Author’s Note: This is an odd little bit of flash fiction that came to me, more or less, in the parking lot of the grocery store. Years later, after asking myself about the dog made of bone, it became one of the building blocks of the novel Nettle & Bone, though the godmother in that story is somewhat different.
You came to me in your cloak made of tatters, with the dog made of bone at your side.
You came to me and demanded to know why—why hadn’t I been there? Why her, and not you?
What had she done to earn fairy gifts to smooth her way? What did she do to earn the golden dresses and the silver shoes, the care of old women and the kindness of princes?
Why did she get to dance, when you had to carve your path of thorns, and bleed for every inch?
I told you that fairy godmothers are a little less than angels. We are given only enough power to hold in our two hands. There is not enough to go around.
I told you that we spend it very grudgingly, and only on those who cannot succeed without our help.
The dancing princess would have died. She would have withered at the first harsh word. She could never have woven the rope from nettles, or built her own dog out of bones.
So I helped her and not you.
I told you that even in the cradle, I knew that you were strong.
You swallowed that, even though the taste was bitter. You were already proud of your strength. (And why wouldn’t you be? You have done amazing things. I wish I had the right to be proud of what you’ve done.)
You walked away, with your tattered cloak swinging, with the bone dog clattering at your side. You walked away, and all you left was the handprint on the doorframe, with your left hand stained with the prince’s blood.
I watched you go, and picked the bits of lie out of my teeth with the tip of a worrying tongue.
Truth is, there are too many broken people in the world.
We bet on the ones we think will make it, like birds who feed the strongest chick.
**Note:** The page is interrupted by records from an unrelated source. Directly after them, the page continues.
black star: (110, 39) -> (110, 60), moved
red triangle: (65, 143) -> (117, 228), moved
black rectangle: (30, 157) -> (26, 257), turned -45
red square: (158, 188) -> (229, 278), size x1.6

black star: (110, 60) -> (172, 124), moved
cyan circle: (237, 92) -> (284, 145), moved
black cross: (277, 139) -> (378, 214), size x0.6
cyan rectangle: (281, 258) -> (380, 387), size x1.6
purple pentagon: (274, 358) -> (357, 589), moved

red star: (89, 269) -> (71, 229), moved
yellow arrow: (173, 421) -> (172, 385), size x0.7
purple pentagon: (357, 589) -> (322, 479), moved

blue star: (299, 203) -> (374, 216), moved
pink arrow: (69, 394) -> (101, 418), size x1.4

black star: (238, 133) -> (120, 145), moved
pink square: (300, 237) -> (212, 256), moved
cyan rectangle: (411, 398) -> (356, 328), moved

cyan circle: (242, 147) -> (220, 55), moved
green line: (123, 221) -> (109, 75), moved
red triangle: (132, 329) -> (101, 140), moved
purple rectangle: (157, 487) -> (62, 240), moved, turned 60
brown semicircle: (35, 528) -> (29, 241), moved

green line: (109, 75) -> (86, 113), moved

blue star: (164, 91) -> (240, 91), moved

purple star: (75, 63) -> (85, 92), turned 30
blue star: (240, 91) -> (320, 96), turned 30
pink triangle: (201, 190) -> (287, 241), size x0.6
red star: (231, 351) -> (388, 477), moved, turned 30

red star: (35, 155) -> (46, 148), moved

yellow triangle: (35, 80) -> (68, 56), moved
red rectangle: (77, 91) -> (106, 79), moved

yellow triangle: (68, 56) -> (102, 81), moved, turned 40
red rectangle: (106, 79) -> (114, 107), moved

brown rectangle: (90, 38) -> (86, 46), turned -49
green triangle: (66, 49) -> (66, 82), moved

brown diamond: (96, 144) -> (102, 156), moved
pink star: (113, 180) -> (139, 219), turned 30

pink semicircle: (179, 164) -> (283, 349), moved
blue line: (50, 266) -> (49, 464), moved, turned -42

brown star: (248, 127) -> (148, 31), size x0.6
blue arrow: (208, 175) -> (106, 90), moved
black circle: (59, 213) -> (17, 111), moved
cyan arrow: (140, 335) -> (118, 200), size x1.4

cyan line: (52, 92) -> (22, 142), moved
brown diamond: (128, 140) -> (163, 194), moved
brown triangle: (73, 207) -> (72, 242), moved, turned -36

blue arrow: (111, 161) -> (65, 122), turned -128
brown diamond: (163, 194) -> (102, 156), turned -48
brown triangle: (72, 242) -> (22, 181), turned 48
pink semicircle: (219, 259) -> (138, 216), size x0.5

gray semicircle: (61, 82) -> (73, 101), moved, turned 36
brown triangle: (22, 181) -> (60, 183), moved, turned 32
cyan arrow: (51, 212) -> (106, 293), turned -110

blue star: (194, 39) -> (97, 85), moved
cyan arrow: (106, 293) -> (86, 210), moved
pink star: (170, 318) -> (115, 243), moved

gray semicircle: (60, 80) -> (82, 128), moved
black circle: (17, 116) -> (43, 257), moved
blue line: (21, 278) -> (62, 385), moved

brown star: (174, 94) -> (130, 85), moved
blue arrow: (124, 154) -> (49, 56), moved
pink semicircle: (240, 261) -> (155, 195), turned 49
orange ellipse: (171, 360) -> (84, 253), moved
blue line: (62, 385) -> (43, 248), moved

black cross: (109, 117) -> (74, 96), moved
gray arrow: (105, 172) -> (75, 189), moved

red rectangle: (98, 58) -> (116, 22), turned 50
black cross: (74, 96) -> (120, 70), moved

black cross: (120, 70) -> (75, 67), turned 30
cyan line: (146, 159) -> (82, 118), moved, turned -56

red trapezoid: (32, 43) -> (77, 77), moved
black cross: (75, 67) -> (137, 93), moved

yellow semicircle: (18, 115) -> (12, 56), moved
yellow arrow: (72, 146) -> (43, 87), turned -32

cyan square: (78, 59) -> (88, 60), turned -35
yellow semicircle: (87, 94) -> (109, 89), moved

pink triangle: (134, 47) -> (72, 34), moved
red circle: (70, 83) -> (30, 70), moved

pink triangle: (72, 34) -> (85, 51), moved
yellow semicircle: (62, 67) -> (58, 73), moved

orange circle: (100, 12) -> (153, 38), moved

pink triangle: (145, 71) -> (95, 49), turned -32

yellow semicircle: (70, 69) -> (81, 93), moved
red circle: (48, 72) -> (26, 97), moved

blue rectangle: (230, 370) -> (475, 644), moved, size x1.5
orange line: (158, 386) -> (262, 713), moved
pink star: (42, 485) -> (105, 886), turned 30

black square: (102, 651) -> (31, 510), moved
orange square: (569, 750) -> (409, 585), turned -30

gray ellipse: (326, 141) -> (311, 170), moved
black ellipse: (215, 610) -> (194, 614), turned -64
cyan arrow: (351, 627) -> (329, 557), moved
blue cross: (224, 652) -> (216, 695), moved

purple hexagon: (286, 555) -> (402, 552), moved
We pour love out on those who are already loved and magic on those who only need a little, since a little is all we have to give.
There was nothing much to recommend you as a child. You squalled and whined and cried. You were timid and afraid of strangers.
(And I have to tell you that your breathing was annoying, you made little “uhn! uhn!” noises in your throat at every breath, and certainly this is petty but also it is true.)
Mostly, though, you were easy to forget, so I forgot you.
I did not expect you to survive. You should have died a dozen times and yet you lived, for all you went a darker way.
Well. Good for you. We don’t always get it right.
I waited too long to clean the handprint off the doorframe. I left it there for days as a reminder. My eyes dragged over it every time I went out.
I think I hoped that I would learn something.
In the end I washed it off, or tried.
The white paint underneath is stained. In sunlight I hardly notice.
But sometimes now,
before I light the candles,
I see the shadow of your hand against the door.